More recently, Richard Tarnas, in his book Cosmos and Psyche, suggested that an alternate dimension of Pluto is about Bacchus, the god of wine, revelry and divine madness — hardly something any astrologer had proposed to date. On the one hand, we have the Pluto we’re all familiar with — the Shiva-like entity one which can create upheavals and can set things back to zero with very little effort. Then, Tarnas suggests, there is the other side: in historical eras where Pluto is prominent, we see either the emancipation of the Bacchus archetype in sexual revolution, experimentation with drugs, or some form of widespread celebration of life (such as when in aspect to Uranus); or conversely, the suppression of these things (such as in eras when Pluto in aspect to Saturn).

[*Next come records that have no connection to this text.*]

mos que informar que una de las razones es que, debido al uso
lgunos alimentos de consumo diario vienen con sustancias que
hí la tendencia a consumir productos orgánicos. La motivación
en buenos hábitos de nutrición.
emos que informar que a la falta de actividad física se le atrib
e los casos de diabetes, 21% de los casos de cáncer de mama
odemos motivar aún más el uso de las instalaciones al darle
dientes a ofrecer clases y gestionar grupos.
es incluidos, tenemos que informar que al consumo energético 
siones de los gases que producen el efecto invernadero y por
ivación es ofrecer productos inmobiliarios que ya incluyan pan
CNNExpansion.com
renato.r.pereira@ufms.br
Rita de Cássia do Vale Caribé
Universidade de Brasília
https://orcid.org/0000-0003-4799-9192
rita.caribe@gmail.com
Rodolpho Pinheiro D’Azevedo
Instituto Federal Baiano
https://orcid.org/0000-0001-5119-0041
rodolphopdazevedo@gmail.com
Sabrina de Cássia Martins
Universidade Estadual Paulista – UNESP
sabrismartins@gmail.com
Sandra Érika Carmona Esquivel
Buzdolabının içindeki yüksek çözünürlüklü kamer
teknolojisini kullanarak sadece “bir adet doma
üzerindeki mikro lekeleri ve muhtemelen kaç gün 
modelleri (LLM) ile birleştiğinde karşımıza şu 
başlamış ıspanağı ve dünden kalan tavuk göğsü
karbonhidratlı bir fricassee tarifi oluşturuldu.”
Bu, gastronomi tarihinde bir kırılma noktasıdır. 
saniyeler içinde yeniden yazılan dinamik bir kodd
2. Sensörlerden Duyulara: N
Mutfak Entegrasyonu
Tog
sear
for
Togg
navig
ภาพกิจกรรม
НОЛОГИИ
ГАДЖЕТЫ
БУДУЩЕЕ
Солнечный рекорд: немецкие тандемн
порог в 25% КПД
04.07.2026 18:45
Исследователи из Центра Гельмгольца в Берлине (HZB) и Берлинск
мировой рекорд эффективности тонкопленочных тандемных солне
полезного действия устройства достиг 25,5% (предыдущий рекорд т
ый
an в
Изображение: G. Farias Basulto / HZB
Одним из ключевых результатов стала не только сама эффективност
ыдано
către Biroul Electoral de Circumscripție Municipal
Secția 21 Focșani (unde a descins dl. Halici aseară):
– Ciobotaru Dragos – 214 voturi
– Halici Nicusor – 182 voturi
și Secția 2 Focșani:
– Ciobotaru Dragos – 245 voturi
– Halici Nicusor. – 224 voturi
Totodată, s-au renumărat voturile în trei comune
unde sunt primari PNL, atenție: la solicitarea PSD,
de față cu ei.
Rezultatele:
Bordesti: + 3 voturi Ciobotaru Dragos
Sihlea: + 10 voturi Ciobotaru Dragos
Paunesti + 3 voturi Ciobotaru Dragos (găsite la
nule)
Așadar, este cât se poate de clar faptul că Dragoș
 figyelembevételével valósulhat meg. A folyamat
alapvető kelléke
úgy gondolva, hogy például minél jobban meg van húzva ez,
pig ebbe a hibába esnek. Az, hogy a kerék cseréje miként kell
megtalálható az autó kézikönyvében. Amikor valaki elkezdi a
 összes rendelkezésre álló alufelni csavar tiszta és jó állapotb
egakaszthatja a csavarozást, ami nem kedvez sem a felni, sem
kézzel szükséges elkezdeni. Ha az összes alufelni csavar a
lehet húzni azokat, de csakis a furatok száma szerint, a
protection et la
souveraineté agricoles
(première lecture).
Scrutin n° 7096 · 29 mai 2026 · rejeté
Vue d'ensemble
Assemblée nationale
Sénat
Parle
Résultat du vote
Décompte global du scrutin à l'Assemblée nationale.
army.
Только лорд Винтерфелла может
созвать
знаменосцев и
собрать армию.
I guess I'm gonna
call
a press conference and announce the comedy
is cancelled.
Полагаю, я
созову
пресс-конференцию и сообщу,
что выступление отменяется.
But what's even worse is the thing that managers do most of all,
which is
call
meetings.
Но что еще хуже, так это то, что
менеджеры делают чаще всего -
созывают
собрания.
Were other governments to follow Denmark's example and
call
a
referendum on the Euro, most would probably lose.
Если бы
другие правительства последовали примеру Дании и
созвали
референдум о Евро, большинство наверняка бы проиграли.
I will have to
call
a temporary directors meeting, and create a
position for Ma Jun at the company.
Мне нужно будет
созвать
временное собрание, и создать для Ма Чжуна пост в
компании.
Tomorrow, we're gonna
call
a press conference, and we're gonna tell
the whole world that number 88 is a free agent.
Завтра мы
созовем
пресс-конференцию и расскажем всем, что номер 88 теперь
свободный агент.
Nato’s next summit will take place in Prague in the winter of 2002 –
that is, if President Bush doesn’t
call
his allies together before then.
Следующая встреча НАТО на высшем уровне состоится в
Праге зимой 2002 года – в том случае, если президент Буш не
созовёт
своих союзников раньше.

The 1960s (counting from 1960 through 1972) is the most stunning example of the dual nature of Pluto. During this time, Pluto was aspected by Uranus, and a long stretch of liberation of humanity and its creative and libertarian impulses occurred. There was a sexual revolution, an explosion in arts and culture, and a general spirit of revolution that affected many countries, with no special reason why events should be connected. Yet at the core of these years, Saturn entered into the mix, and is associated with vicious policies in Vietnam and Cambodia, and the many human disasters associated with them. The liberating, celebratory aspect of the Sixties is associated with the Uranus-Pluto conjunction. The dark, desperate quality associated with the core years of that era is associated with the Saturn-Pluto opposition, which was exact from 1965 through 1966.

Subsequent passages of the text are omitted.